(Saved data entries)

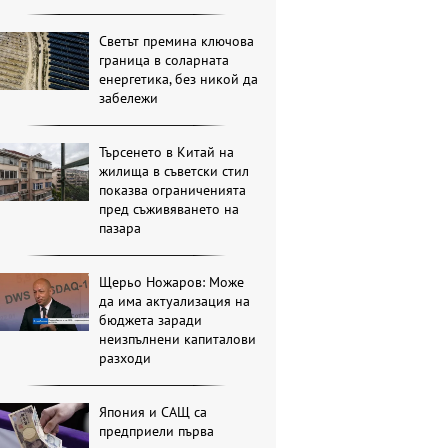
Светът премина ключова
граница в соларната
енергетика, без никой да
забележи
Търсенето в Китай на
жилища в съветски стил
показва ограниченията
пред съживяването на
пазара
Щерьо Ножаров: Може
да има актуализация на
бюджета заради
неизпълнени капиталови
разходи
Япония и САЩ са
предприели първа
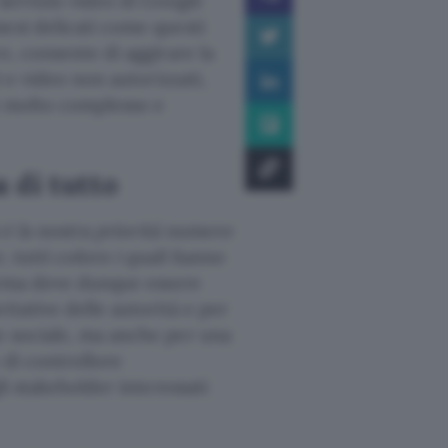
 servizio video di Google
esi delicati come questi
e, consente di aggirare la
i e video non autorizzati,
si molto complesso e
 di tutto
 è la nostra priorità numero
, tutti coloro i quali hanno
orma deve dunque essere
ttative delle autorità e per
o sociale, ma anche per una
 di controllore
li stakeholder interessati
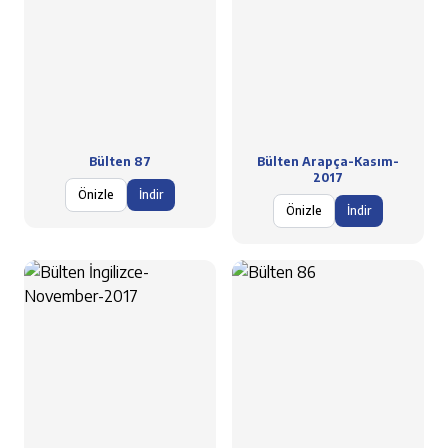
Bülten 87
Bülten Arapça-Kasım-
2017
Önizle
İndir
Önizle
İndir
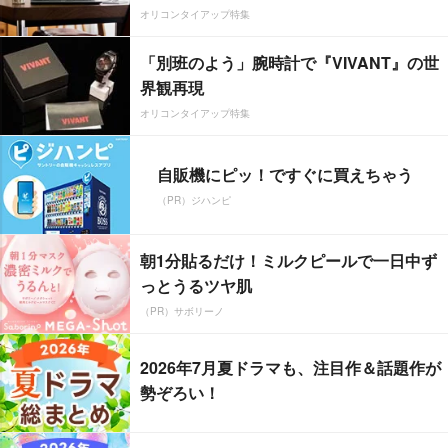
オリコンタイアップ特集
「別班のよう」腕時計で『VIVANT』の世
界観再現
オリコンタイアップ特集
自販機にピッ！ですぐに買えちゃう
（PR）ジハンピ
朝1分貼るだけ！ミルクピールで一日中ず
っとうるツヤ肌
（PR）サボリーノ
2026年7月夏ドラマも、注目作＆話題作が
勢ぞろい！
==
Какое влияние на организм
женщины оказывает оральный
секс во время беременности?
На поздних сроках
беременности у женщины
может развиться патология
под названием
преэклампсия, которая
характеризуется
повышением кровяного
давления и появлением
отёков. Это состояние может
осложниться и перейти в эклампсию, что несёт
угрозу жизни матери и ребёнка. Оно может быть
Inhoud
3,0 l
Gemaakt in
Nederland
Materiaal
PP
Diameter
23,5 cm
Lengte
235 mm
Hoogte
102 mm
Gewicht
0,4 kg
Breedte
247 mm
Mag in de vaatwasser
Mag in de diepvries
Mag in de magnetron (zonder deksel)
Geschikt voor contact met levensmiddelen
--
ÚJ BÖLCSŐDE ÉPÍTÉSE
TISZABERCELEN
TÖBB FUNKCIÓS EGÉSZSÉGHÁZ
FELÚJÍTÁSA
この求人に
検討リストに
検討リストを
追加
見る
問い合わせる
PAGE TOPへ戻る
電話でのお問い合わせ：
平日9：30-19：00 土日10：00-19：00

#### WHAT THIS TASK INVOLVES:
Using the data above, print exactly the lines from the line that contains "Mag in de diepvries" through the line that contains "Geschikt voor contact met levensmiddelen", with both included.

#### OUTPUT OF THE TASK:
Mag in de diepvries
Mag in de magnetron (zonder deksel)
Geschikt voor contact met levensmiddelen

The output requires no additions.